When you start exercising, you should start with beginner workouts and only move on when your body is in better condition. This will help your body acclimate to regular exercise and reduce the risk of injuries, soreness, and burnout.
Another way to ensure you’re avoiding harm is to work with a physical therapist. With direct access physical therapy in New York and elsewhere, it’s easier than ever to find the right physical therapist.
Set Measurable Goals
Goals are the best way to maintain your motivation, and they give you something to work toward as you continue exercising. Starting with a number and keeping it in mind, be it a certain weight you want to achieve or the amount you want to lift, will help you monitor your progress throughout the spring.
While weight loss is often a great motivator, many people who exercise simply to lose weight end up losing their drive once they hit their target number. Look for other goals to keep you motivated and to continue making progress even after you’ve reached the summer body you’re after.
Once you’re in better shape, you can start moving on to more strenuous exercises to accelerate your progress. Many people assume that exercising for longer means better results, but short bursts of interval training can be just as effective as more frequent low-impact cardio.
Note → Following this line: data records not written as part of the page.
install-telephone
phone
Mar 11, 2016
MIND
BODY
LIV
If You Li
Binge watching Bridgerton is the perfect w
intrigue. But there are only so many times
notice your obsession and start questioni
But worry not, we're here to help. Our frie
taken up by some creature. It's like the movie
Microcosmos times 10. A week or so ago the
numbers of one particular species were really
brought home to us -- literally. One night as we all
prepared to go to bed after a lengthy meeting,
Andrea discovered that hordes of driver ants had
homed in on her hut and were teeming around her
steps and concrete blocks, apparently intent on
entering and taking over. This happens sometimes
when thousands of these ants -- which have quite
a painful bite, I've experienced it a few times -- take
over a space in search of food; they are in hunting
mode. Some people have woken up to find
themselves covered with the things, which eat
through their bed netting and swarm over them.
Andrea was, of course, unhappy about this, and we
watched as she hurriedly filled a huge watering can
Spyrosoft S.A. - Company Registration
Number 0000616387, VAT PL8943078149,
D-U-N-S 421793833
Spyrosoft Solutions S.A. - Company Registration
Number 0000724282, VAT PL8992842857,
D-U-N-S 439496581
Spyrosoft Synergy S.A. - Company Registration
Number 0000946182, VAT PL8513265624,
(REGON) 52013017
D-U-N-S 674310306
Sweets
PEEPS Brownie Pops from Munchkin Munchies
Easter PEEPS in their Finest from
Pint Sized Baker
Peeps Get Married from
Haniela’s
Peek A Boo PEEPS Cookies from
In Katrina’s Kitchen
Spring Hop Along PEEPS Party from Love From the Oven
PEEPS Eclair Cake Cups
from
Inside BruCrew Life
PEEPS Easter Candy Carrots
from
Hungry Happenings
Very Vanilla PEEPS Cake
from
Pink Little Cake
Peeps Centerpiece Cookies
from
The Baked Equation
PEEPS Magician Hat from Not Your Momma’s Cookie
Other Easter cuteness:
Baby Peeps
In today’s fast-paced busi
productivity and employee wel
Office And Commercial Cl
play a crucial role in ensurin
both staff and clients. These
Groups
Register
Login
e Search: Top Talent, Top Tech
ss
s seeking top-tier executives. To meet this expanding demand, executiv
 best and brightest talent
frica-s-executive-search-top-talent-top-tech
Interval training also allows you to finish a workout in just 20 to 30 minutes, making it the perfect option for people with busy schedules. On the other hand, those who are new to working out may want to wait and increase their fitness level before attempting interval training.
Give Yourself Breaks
It can be tempting to start by pushing yourself as hard as you can, but overworking your body can impact your progress and cause injuries as well as burnout. If you ever feel sore for more than a day or two after working out, you should consider taking an extra day off to recover and recharge.
Use an App
Two of the biggest challenges of being more active are tracking your progress and maintaining motivation. Luckily, there are a variety of fitness-related applications that help with both of these.
Monitoring your workouts via an application or other solution also makes it easy to reward yourself for reaching milestones. Knowing that there’s some sort of incentive will give you a reason to go to the gym even on days when you don’t feel as motivated.
Try Different Exercises and Routines
Most people go to the gym to perform one or two of their favorite exercises, but you should try a few different workouts before settling into a routine. Different exercises work different muscle groups and help you get in shape in different ways, and everyone sees unique results from each type of exercise.
You’ll get a feel for your exercise preferences over time, but it takes trial and error to determine what’s right for you. Some people perform better and have more motivation when they schedule exercises in the morning, while others prefer a flexible schedule depending on how they feel. There’s no right or wrong way to exercise—it’s all about what works best for your schedule and workout preferences.
It’s easy to let your workout habits slide during the winter, but it’s not too late to turn things around and get in shape for the summer. These tips will help you overcome the common difficulties involved in starting an exercise plan while doing everything you need to get your dream summer body.